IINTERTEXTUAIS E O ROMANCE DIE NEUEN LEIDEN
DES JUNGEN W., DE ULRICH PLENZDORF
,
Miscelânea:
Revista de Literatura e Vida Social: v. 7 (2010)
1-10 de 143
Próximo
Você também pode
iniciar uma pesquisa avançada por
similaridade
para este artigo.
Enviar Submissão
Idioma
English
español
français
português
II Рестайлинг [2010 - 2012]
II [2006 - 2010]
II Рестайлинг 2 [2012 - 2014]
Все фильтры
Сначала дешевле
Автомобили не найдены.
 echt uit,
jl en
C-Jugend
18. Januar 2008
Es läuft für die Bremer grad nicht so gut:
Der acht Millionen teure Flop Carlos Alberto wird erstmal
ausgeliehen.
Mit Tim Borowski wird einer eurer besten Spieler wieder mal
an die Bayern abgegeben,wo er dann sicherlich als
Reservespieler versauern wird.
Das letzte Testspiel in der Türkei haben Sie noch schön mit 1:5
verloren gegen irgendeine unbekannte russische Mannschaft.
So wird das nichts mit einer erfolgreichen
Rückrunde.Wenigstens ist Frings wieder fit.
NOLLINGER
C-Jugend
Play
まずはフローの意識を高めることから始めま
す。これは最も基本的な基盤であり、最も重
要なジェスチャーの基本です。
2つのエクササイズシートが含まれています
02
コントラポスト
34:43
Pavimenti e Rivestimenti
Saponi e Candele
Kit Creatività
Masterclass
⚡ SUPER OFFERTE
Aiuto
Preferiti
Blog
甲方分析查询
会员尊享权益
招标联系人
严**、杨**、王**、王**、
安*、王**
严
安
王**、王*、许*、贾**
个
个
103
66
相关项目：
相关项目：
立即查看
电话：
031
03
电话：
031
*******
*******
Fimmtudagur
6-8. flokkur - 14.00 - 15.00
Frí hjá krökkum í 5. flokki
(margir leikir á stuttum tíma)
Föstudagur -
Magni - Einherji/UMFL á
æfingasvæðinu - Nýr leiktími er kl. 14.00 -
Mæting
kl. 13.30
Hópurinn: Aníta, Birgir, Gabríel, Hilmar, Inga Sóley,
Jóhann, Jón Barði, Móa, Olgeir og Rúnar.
+---+
▸ **WHAT THE TASK REQUIRES**:
For the entries above, please state how many lines contain the string "wieder"; give the number and nothing else.

▸ **EXPECTED OUTPUT**:
2